Each record should be set down again so that it matches the original exactly.

☆ ☆ ☆

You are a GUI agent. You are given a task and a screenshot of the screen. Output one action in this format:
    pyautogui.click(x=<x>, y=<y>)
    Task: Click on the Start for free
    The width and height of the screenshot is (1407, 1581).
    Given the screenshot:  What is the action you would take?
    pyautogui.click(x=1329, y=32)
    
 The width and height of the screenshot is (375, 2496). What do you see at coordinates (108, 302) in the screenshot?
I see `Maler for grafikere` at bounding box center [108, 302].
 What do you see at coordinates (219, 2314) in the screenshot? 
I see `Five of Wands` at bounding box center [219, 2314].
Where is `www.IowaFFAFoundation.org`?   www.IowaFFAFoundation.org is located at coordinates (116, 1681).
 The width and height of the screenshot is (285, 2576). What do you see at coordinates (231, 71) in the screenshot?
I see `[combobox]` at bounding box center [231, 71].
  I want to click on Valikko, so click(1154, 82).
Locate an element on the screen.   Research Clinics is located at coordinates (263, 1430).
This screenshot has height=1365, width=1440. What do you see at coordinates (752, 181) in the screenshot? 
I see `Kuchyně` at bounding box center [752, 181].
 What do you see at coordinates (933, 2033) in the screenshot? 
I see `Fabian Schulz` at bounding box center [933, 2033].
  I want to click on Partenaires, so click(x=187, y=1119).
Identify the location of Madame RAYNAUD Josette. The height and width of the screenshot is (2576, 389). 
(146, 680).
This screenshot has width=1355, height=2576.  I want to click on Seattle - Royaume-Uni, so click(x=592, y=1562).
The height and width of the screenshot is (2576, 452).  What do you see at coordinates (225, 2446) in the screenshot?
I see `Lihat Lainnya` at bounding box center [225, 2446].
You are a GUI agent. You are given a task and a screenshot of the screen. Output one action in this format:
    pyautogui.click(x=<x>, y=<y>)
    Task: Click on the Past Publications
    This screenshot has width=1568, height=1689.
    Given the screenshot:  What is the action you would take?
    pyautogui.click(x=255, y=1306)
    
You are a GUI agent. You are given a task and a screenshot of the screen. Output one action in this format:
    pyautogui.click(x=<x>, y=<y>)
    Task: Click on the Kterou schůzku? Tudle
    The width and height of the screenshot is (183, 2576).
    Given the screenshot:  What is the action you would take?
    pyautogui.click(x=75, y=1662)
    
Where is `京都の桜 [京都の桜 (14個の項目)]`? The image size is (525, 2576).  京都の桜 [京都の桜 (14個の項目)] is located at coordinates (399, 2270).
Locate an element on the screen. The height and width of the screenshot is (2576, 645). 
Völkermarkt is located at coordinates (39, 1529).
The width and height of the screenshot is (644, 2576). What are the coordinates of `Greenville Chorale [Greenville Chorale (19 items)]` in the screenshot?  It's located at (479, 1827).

☆ ☆ ☆

## COMPLETED EXERCISE
You are a GUI agent. You are given a task and a screenshot of the screen. Output one action in this format:
    pyautogui.click(x=<x>, y=<y>)
    Task: Click on the Start for free
    The width and height of the screenshot is (1407, 1581).
    Given the screenshot:  What is the action you would take?
    pyautogui.click(x=1329, y=32)
    
 The width and height of the screenshot is (375, 2496). What do you see at coordinates (108, 302) in the screenshot?
I see `Maler for grafikere` at bounding box center [108, 302].
 What do you see at coordinates (219, 2314) in the screenshot? 
I see `Five of Wands` at bounding box center [219, 2314].
Where is `www.IowaFFAFoundation.org`?   www.IowaFFAFoundation.org is located at coordinates (116, 1681).
 The width and height of the screenshot is (285, 2576). What do you see at coordinates (231, 71) in the screenshot?
I see `[combobox]` at bounding box center [231, 71].
  I want to click on Valikko, so click(1154, 82).
Locate an element on the screen.   Research Clinics is located at coordinates (263, 1430).
This screenshot has height=1365, width=1440. What do you see at coordinates (752, 181) in the screenshot? 
I see `Kuchyně` at bounding box center [752, 181].
 What do you see at coordinates (933, 2033) in the screenshot? 
I see `Fabian Schulz` at bounding box center [933, 2033].
  I want to click on Partenaires, so click(x=187, y=1119).
Identify the location of Madame RAYNAUD Josette. The height and width of the screenshot is (2576, 389). 
(146, 680).
This screenshot has width=1355, height=2576.  I want to click on Seattle - Royaume-Uni, so click(x=592, y=1562).
The height and width of the screenshot is (2576, 452).  What do you see at coordinates (225, 2446) in the screenshot?
I see `Lihat Lainnya` at bounding box center [225, 2446].
You are a GUI agent. You are given a task and a screenshot of the screen. Output one action in this format:
    pyautogui.click(x=<x>, y=<y>)
    Task: Click on the Past Publications
    This screenshot has width=1568, height=1689.
    Given the screenshot:  What is the action you would take?
    pyautogui.click(x=255, y=1306)
    
You are a GUI agent. You are given a task and a screenshot of the screen. Output one action in this format:
    pyautogui.click(x=<x>, y=<y>)
    Task: Click on the Kterou schůzku? Tudle
    The width and height of the screenshot is (183, 2576).
    Given the screenshot:  What is the action you would take?
    pyautogui.click(x=75, y=1662)
    
Where is `京都の桜 [京都の桜 (14個の項目)]`? The image size is (525, 2576).  京都の桜 [京都の桜 (14個の項目)] is located at coordinates (399, 2270).
Locate an element on the screen. The height and width of the screenshot is (2576, 645). 
Völkermarkt is located at coordinates (39, 1529).
The width and height of the screenshot is (644, 2576). What are the coordinates of `Greenville Chorale [Greenville Chorale (19 items)]` in the screenshot?  It's located at (479, 1827).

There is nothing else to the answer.